Instructions to follow — Each line below is to be written out in full, exactly as shown.

(Supplied material begins)

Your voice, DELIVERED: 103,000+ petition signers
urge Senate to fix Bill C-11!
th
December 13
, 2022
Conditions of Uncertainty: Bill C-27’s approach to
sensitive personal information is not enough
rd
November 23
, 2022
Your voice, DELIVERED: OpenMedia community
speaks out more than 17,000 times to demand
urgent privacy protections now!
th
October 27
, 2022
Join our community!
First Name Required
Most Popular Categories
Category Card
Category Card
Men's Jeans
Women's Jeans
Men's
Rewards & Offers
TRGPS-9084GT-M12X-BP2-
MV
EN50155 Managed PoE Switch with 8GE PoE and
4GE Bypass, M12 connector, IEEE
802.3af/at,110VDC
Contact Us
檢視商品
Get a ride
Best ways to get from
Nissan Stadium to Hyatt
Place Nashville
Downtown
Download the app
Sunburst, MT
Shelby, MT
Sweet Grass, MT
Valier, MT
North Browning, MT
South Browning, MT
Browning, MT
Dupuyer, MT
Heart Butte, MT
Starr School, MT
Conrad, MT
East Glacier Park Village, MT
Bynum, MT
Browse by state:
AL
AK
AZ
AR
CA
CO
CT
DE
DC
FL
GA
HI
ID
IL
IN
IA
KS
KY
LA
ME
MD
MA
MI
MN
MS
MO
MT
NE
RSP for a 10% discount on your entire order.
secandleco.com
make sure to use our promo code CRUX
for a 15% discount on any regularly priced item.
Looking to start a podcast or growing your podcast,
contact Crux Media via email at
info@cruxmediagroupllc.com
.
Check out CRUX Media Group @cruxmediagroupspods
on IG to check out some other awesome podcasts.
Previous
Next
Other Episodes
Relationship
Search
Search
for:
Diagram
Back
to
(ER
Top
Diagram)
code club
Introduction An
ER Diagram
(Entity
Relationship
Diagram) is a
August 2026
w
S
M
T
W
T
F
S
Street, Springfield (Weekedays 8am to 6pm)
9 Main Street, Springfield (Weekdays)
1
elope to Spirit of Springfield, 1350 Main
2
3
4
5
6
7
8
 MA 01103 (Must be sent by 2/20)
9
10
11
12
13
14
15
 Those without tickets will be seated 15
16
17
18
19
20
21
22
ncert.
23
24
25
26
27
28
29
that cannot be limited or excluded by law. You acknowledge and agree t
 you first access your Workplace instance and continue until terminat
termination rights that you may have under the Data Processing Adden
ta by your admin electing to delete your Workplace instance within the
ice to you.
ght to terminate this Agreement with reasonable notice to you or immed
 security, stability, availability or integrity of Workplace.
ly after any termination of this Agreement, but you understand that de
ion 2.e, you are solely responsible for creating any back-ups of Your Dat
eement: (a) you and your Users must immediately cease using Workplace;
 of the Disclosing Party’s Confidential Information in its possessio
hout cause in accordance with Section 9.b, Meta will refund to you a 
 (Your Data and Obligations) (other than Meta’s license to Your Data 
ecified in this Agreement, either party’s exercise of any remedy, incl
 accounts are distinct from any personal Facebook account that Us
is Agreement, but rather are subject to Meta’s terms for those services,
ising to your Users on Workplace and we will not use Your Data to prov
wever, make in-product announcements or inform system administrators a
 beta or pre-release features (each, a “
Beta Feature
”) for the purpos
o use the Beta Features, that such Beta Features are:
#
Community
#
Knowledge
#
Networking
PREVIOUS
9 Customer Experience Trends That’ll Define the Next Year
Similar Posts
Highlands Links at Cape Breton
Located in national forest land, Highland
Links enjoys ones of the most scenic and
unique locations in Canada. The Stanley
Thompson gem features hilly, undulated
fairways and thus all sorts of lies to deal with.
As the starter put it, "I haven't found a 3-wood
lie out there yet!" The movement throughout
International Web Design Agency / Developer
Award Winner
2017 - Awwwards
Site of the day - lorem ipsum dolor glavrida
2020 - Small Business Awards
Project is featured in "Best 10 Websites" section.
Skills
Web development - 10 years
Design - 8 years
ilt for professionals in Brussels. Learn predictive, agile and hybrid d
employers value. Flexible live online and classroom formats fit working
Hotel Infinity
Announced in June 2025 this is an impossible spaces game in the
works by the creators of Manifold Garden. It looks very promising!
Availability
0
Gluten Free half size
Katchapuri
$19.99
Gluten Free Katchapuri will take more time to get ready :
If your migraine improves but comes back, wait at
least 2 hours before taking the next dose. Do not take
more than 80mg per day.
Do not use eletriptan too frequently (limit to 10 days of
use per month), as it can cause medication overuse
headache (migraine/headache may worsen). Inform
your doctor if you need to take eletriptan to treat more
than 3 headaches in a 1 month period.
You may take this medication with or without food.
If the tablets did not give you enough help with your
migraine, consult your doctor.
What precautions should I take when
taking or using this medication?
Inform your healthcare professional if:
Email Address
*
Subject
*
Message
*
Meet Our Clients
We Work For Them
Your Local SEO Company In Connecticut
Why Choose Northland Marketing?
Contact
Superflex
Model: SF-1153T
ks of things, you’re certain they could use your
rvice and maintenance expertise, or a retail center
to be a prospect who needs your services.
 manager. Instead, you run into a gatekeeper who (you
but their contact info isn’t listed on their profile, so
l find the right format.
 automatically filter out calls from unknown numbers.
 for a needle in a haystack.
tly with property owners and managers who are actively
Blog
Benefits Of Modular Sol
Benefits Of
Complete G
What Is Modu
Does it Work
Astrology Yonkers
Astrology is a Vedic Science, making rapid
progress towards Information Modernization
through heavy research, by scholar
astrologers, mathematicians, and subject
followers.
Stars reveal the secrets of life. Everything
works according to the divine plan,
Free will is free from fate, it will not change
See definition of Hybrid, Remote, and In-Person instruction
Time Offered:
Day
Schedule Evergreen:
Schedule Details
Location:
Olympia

(Supplied material ends)

Expected answer —
Your voice, DELIVERED: 103,000+ petition signers
urge Senate to fix Bill C-11!
th
December 13
, 2022
Conditions of Uncertainty: Bill C-27’s approach to
sensitive personal information is not enough
rd
November 23
, 2022
Your voice, DELIVERED: OpenMedia community
speaks out more than 17,000 times to demand
urgent privacy protections now!
th
October 27
, 2022
Join our community!
First Name Required
Most Popular Categories
Category Card
Category Card
Men's Jeans
Women's Jeans
Men's
Rewards & Offers
TRGPS-9084GT-M12X-BP2-
MV
EN50155 Managed PoE Switch with 8GE PoE and
4GE Bypass, M12 connector, IEEE
802.3af/at,110VDC
Contact Us
檢視商品
Get a ride
Best ways to get from
Nissan Stadium to Hyatt
Place Nashville
Downtown
Download the app
Sunburst, MT
Shelby, MT
Sweet Grass, MT
Valier, MT
North Browning, MT
South Browning, MT
Browning, MT
Dupuyer, MT
Heart Butte, MT
Starr School, MT
Conrad, MT
East Glacier Park Village, MT
Bynum, MT
Browse by state:
AL
AK
AZ
AR
CA
CO
CT
DE
DC
FL
GA
HI
ID
IL
IN
IA
KS
KY
LA
ME
MD
MA
MI
MN
MS
MO
MT
NE
RSP for a 10% discount on your entire order.
secandleco.com
make sure to use our promo code CRUX
for a 15% discount on any regularly priced item.
Looking to start a podcast or growing your podcast,
contact Crux Media via email at
info@cruxmediagroupllc.com
.
Check out CRUX Media Group @cruxmediagroupspods
on IG to check out some other awesome podcasts.
Previous
Next
Other Episodes
Relationship
Search
Search
for:
Diagram
Back
to
(ER
Top
Diagram)
code club
Introduction An
ER Diagram
(Entity
Relationship
Diagram) is a
August 2026
w
S
M
T
W
T
F
S
Street, Springfield (Weekedays 8am to 6pm)
9 Main Street, Springfield (Weekdays)
1
elope to Spirit of Springfield, 1350 Main
2
3
4
5
6
7
8
 MA 01103 (Must be sent by 2/20)
9
10
11
12
13
14
15
 Those without tickets will be seated 15
16
17
18
19
20
21
22
ncert.
23
24
25
26
27
28
29
that cannot be limited or excluded by law. You acknowledge and agree t
 you first access your Workplace instance and continue until terminat
termination rights that you may have under the Data Processing Adden
ta by your admin electing to delete your Workplace instance within the
ice to you.
ght to terminate this Agreement with reasonable notice to you or immed
 security, stability, availability or integrity of Workplace.
ly after any termination of this Agreement, but you understand that de
ion 2.e, you are solely responsible for creating any back-ups of Your Dat
eement: (a) you and your Users must immediately cease using Workplace;
 of the Disclosing Party’s Confidential Information in its possessio
hout cause in accordance with Section 9.b, Meta will refund to you a 
 (Your Data and Obligations) (other than Meta’s license to Your Data 
ecified in this Agreement, either party’s exercise of any remedy, incl
 accounts are distinct from any personal Facebook account that Us
is Agreement, but rather are subject to Meta’s terms for those services,
ising to your Users on Workplace and we will not use Your Data to prov
wever, make in-product announcements or inform system administrators a
 beta or pre-release features (each, a “
Beta Feature
”) for the purpos
o use the Beta Features, that such Beta Features are:
#
Community
#
Knowledge
#
Networking
PREVIOUS
9 Customer Experience Trends That’ll Define the Next Year
Similar Posts
Highlands Links at Cape Breton
Located in national forest land, Highland
Links enjoys ones of the most scenic and
unique locations in Canada. The Stanley
Thompson gem features hilly, undulated
fairways and thus all sorts of lies to deal with.
As the starter put it, "I haven't found a 3-wood
lie out there yet!" The movement throughout
International Web Design Agency / Developer
Award Winner
2017 - Awwwards
Site of the day - lorem ipsum dolor glavrida
2020 - Small Business Awards
Project is featured in "Best 10 Websites" section.
Skills
Web development - 10 years
Design - 8 years
ilt for professionals in Brussels. Learn predictive, agile and hybrid d
employers value. Flexible live online and classroom formats fit working
Hotel Infinity
Announced in June 2025 this is an impossible spaces game in the
works by the creators of Manifold Garden. It looks very promising!
Availability
0
Gluten Free half size
Katchapuri
$19.99
Gluten Free Katchapuri will take more time to get ready :
If your migraine improves but comes back, wait at
least 2 hours before taking the next dose. Do not take
more than 80mg per day.
Do not use eletriptan too frequently (limit to 10 days of
use per month), as it can cause medication overuse
headache (migraine/headache may worsen). Inform
your doctor if you need to take eletriptan to treat more
than 3 headaches in a 1 month period.
You may take this medication with or without food.
If the tablets did not give you enough help with your
migraine, consult your doctor.
What precautions should I take when
taking or using this medication?
Inform your healthcare professional if:
Email Address
*
Subject
*
Message
*
Meet Our Clients
We Work For Them
Your Local SEO Company In Connecticut
Why Choose Northland Marketing?
Contact
Superflex
Model: SF-1153T
ks of things, you’re certain they could use your
rvice and maintenance expertise, or a retail center
to be a prospect who needs your services.
 manager. Instead, you run into a gatekeeper who (you
but their contact info isn’t listed on their profile, so
l find the right format.
 automatically filter out calls from unknown numbers.
 for a needle in a haystack.
tly with property owners and managers who are actively
Blog
Benefits Of Modular Sol
Benefits Of
Complete G
What Is Modu
Does it Work
Astrology Yonkers
Astrology is a Vedic Science, making rapid
progress towards Information Modernization
through heavy research, by scholar
astrologers, mathematicians, and subject
followers.
Stars reveal the secrets of life. Everything
works according to the divine plan,
Free will is free from fate, it will not change
See definition of Hybrid, Remote, and In-Person instruction
Time Offered:
Day
Schedule Evergreen:
Schedule Details
Location:
Olympia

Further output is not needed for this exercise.